Lo stallo sui ministri, le pretese di Salvini e Berlusconi. Meloni preoccupata: «Avete idea di quello che stiamo per affrontare?»
Il tempo a disposizione per chiudere la quadra sul prossimo governo è sempre più risicato, mentre aumentano i No che Giorgia Meloni è stata costretta a incassare finora con gli alleati che di certo non le semplificano il lavoro. Dal vertice di Arcore di ieri 8 ottobre con Matteo Salvini e il padrone di casa Silvio Berlusconi, è proprio il fattore tempo l’unico punto fermo emerso a fronte di un sostanziale stallo sulla scelta dei nomi dei ministri quando all’inizio della legislatura mancano appena quattro giorni. L’urgenza più pressante è innanzitutto la scelta delle presidenze di Camera e Senato, su cui si dovrà cominciare a votare da giovedì 13 ottobre. E la prospettiva al momento, come ricorda il retroscena de la Repubblica di Tommaso Ciriaco, è di arrivare in aula senza un accordo sui nomi. «Facciamo in fretta – avrebbe detto Meloni – Avete idea di quello che stiamo per affrontare?». A preoccupare la leader FdI sono le troppe rinunce incassate finora e le condizioni inconciliabili proposte da Forza Italia e Lega, mentre l’emergenza energetica incombe con l’inverno alle porte.

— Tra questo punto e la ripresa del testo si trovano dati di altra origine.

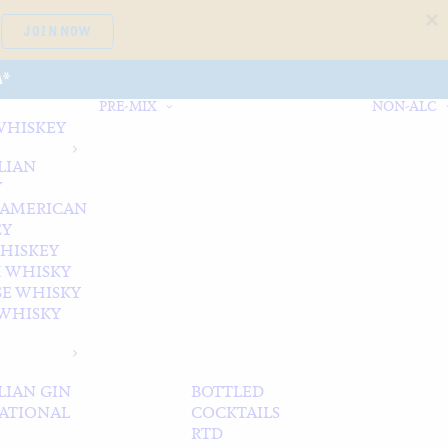
JOIN NOW
A*
PRE-MIX
NON-ALC
WHISKEY
LIAN
Y
 AMERICAN
EY
WHISKEY
 WHISKY
SE WHISKY
WHISKY
LIAN GIN
BOTTLED
ATIONAL
COCKTAILS
RTD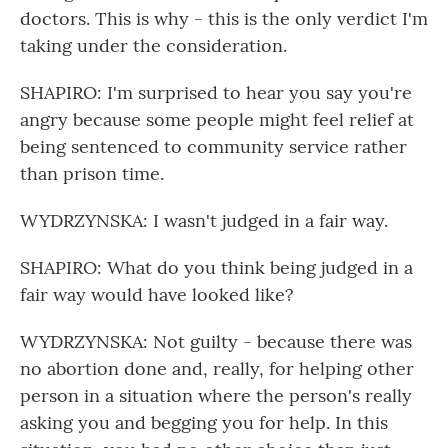
doctors. This is why - this is the only verdict I'm
taking under the consideration.
SHAPIRO: I'm surprised to hear you say you're
angry because some people might feel relief at
being sentenced to community service rather
than prison time.
WYDRZYNSKA: I wasn't judged in a fair way.
SHAPIRO: What do you think being judged in a
fair way would have looked like?
WYDRZYNSKA: Not guilty - because there was
no abortion done and, really, for helping other
person in a situation where the person's really
asking you and begging you for help. In this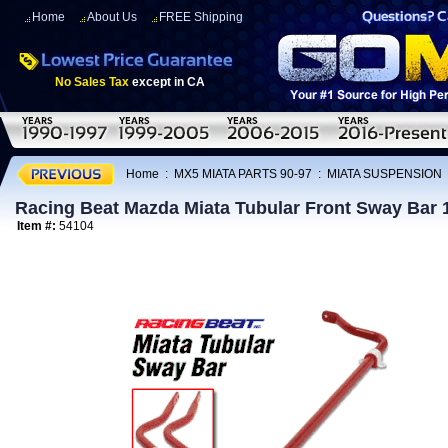
Home
About Us
FREE Shipping
No Sales Tax
except in CA
Home
:
MX5 MIATA PARTS 90-97
:
MIATA SUSPENSION
Racing Beat Mazda Miata Tubular Front Sway Bar 
Item #:
54104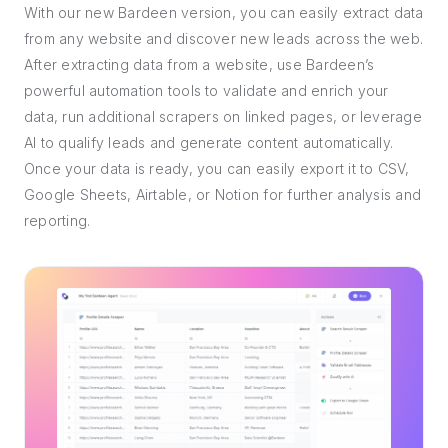
With our new Bardeen version, you can easily extract data
from any website and discover new leads across the web.
After extracting data from a website, use Bardeen’s
powerful automation tools to validate and enrich your
data, run additional scrapers on linked pages, or leverage
AI to qualify leads and generate content automatically.
Once your data is ready, you can easily export it to CSV,
Google Sheets, Airtable, or Notion for further analysis and
reporting.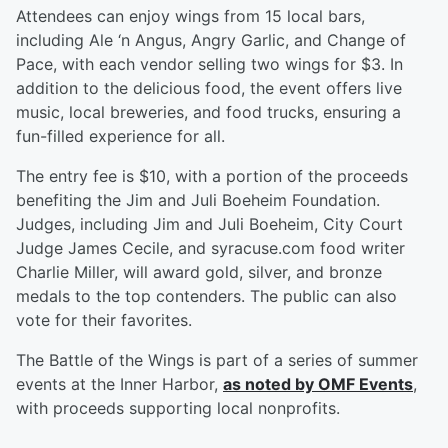
Attendees can enjoy wings from 15 local bars,
including Ale ‘n Angus, Angry Garlic, and Change of
Pace, with each vendor selling two wings for $3. In
addition to the delicious food, the event offers live
music, local breweries, and food trucks, ensuring a
fun-filled experience for all.
The entry fee is $10, with a portion of the proceeds
benefiting the Jim and Juli Boeheim Foundation.
Judges, including Jim and Juli Boeheim, City Court
Judge James Cecile, and syracuse.com food writer
Charlie Miller, will award gold, silver, and bronze
medals to the top contenders. The public can also
vote for their favorites.
The Battle of the Wings is part of a series of summer
events at the Inner Harbor,
as noted by OMF Events
,
with proceeds supporting local nonprofits.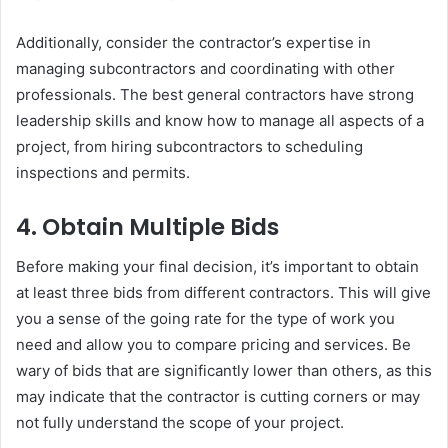
Additionally, consider the contractor’s expertise in
managing subcontractors and coordinating with other
professionals. The best general contractors have strong
leadership skills and know how to manage all aspects of a
project, from hiring subcontractors to scheduling
inspections and permits.
4.
Obtain Multiple Bids
Before making your final decision, it’s important to obtain
at least three bids from different contractors. This will give
you a sense of the going rate for the type of work you
need and allow you to compare pricing and services. Be
wary of bids that are significantly lower than others, as this
may indicate that the contractor is cutting corners or may
not fully understand the scope of your project.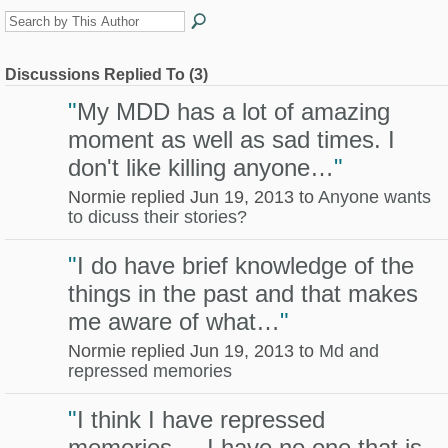
Discussions Replied To (3)
"
My MDD has a lot of amazing
moment as well as sad times. I
don't like killing anyone…
"
Normie replied Jun 19, 2013 to
Anyone wants
to dicuss their stories?
"
I do have brief knowledge of the
things in the past and that makes
me aware of what…
"
Normie replied Jun 19, 2013 to
Md and
repressed memories
"
I think I have repressed
memories... I have no one that is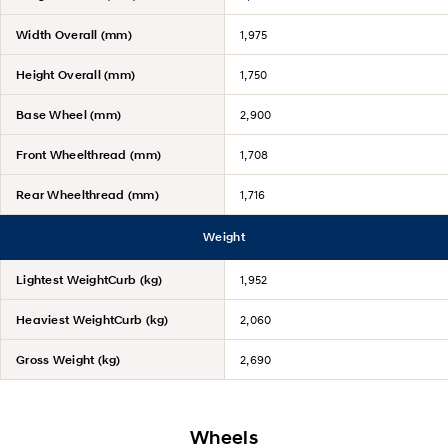
Width Overall (mm)
1,975
Height Overall (mm)
1,750
Base Wheel (mm)
2,900
Front Wheelthread (mm)
1,708
Rear Wheelthread (mm)
1,716
Weight
Lightest WeightCurb (kg)
1,952
Heaviest WeightCurb (kg)
2,060
Gross Weight (kg)
2,690
Wheels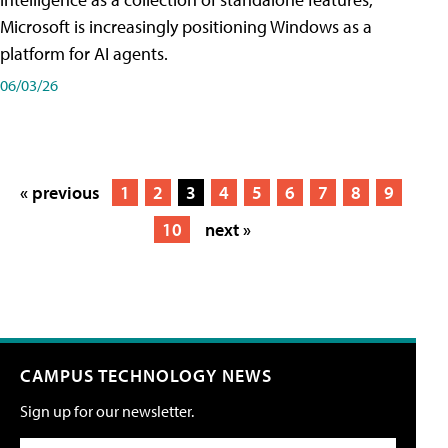
Microsoft is increasingly positioning Windows as a
platform for AI agents.
06/03/26
« previous
1
2
3
4
5
6
7
8
9
10
next »
CAMPUS TECHNOLOGY NEWS
Sign up for our newsletter.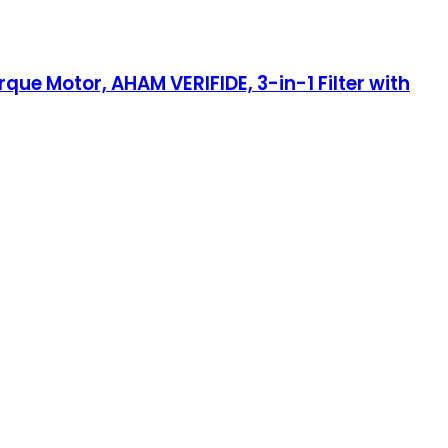
rque Motor, AHAM VERIFIDE, 3-in-1 Filter with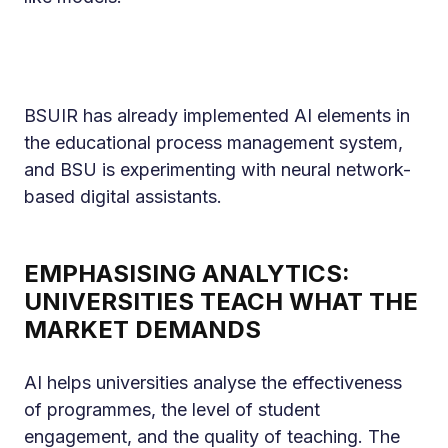
BSUIR has already implemented AI elements in
the educational process management system,
and BSU is experimenting with neural network-
based digital assistants.
EMPHASISING ANALYTICS:
UNIVERSITIES TEACH WHAT THE
MARKET DEMANDS
AI helps universities analyse the effectiveness
of programmes, the level of student
engagement, and the quality of teaching. The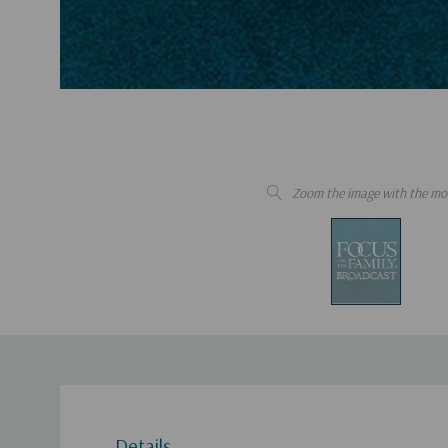
Zoom the image with the mo
Details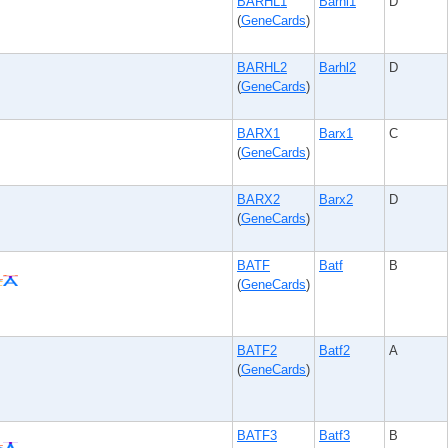
BARHL1
Barhl1
D
(
GeneCards
)
BARHL2
Barhl2
D
(
GeneCards
)
BARX1
Barx1
C
(
GeneCards
)
BARX2
Barx2
D
(
GeneCards
)
BATF
Batf
B
(
GeneCards
)
BATF2
Batf2
A
(
GeneCards
)
BATF3
Batf3
B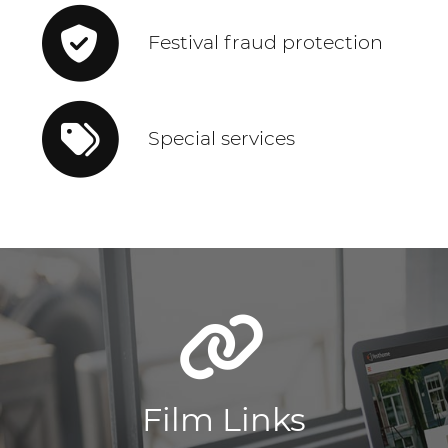
Festival fraud protection
Special services
Film Links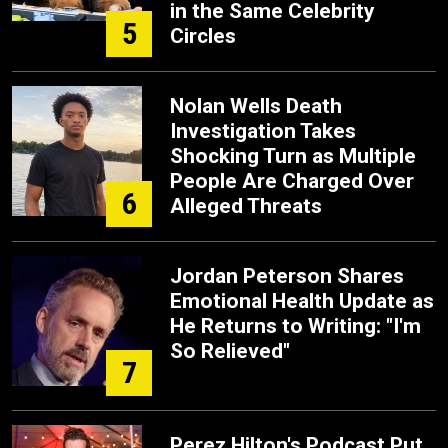
in the Same Celebrity
5
Circles
Nolan Wells Death
Investigation Takes
Shocking Turn as Multiple
People Are Charged Over
6
Alleged Threats
Jordan Peterson Shares
Emotional Health Update as
He Returns to Writing: "I'm
So Relieved"
7
Perez Hilton's Podcast Put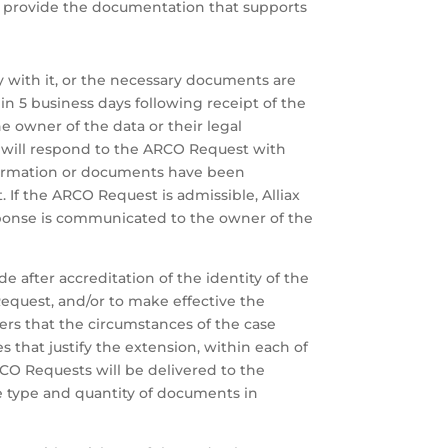
and provide the documentation that supports
y with it, or the necessary documents are
hin 5 business days following receipt of the
e owner of the data or their legal
ax will respond to the ARCO Request with
nformation or documents have been
 If the ARCO Request is admissible, Alliax
sponse is communicated to the owner of the
e after accreditation of the identity of the
Request, and/or to make effective the
ders that the circumstances of the case
ces that justify the extension, within each of
CO Requests will be delivered to the
he type and quantity of documents in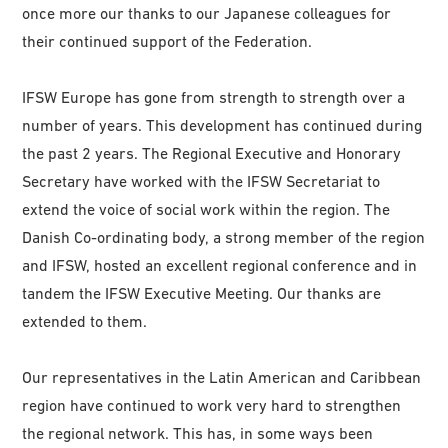
once more our thanks to our Japanese colleagues for
their continued support of the Federation.
IFSW Europe has gone from strength to strength over a
number of years. This development has continued during
the past 2 years. The Regional Executive and Honorary
Secretary have worked with the IFSW Secretariat to
extend the voice of social work within the region. The
Danish Co-ordinating body, a strong member of the region
and IFSW, hosted an excellent regional conference and in
tandem the IFSW Executive Meeting. Our thanks are
extended to them.
Our representatives in the Latin American and Caribbean
region have continued to work very hard to strengthen
the regional network. This has, in some ways been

Nel salotto di Arcore, Meloni avrebbe ribadito di volere Ignazio La Russa come presidente di palazzo Madama, dove i numeri della maggioranza sono più stretti e l’instabilità dell’aula è cronicamente un problema. Secondo Il Messaggero, lo schema immaginato dalla leader di FdI prevede che la presidenza della Camera vada a un leghista, probabilmente Riccardo Molinari, ma quasi certamente non Giancarlo Giorgetti. Quello schema però non sarebbe piaciuto a Salvini, che anche per il Senato rivendica spazio, magari per alzare un po’ il prezzo sulla trattativa dei ministeri. Salvini spinge per Roberto Calderoli, ma l’accordo pare ancora lontano. Un nuovo tentativo sarà fatto lunedì 10 ottobre, con un nuovo vertice a Roma.
Il nodo «Economia»
Altra situazione di stallo sarebbe ancora sui ministeri, in particolare per i dicasteri chiave che Meloni vorrebbe affidare a tecnici di comprovata autorevolezza e competenza. Pesa ancora il No del banchiere della Bce Fabio Panetta per il ministero dell’Economia, al quale neanche il Quirinale è riuscito a far cambiare idea, come scrive la Repubblica. Restano sul tavolo i nomi di Domenico Siniscalco e Vittorio Grilli. Pare certo comunque che per quel ruolo ci dovrà andare un tecnico, così come per il ministero degli Esteri.
I No agli alleati
Sempre sul fronte dei No, c’è quello ripetuto da Meloni a Salvini sul Viminale. Anche in quella casella la leader di FdI pensa a un tecnico, con il nome del prefetto di Roma Matteo Piantedosi, già capo di gabinetto del segretario leghista quando ha guidato l’Interno. Per Salvini i margini di manovra sono sempre più stretti: per sé potrebbe restare la guida di Agricoltura o Riforme. Ma il leader leghista punta anche a un ruolo da vicepremier. Ipotesi bocciata anche in questo caso da Meloni, che non vorrebbe due vice ingombranti. Non va meglio la trattativa con Berlusconi, che ancora ieri ha rilanciato il nome di Licia Ronzulli per un ministero tra Salute o Infrastrutture. Per il Cav sarebbe una condizione «irremovibile», ma Meloni non sembra disposta a cedere se non per un posto di seconda fascia. Da Forza Italia arriva anche la proposta per il ministero della Giustizia, dove Berlusconi vedrebbe bene l’ex presidente del Senato, Elisabetta Casellati oppure, come riporta il Fatto quotidiano, Francesco Paolo Sisto. Su quel posto però ci sarebbero anche le aspirazioni leghiste, che da tempo avrebbero in mente il nome di Giulia Bongiorno. Ancora uno stallo, così come per il ministero della Difesa, su cui ci sono le ambizioni di Antonio Tajani per Forza Italia e Guido Crosetto per FdI.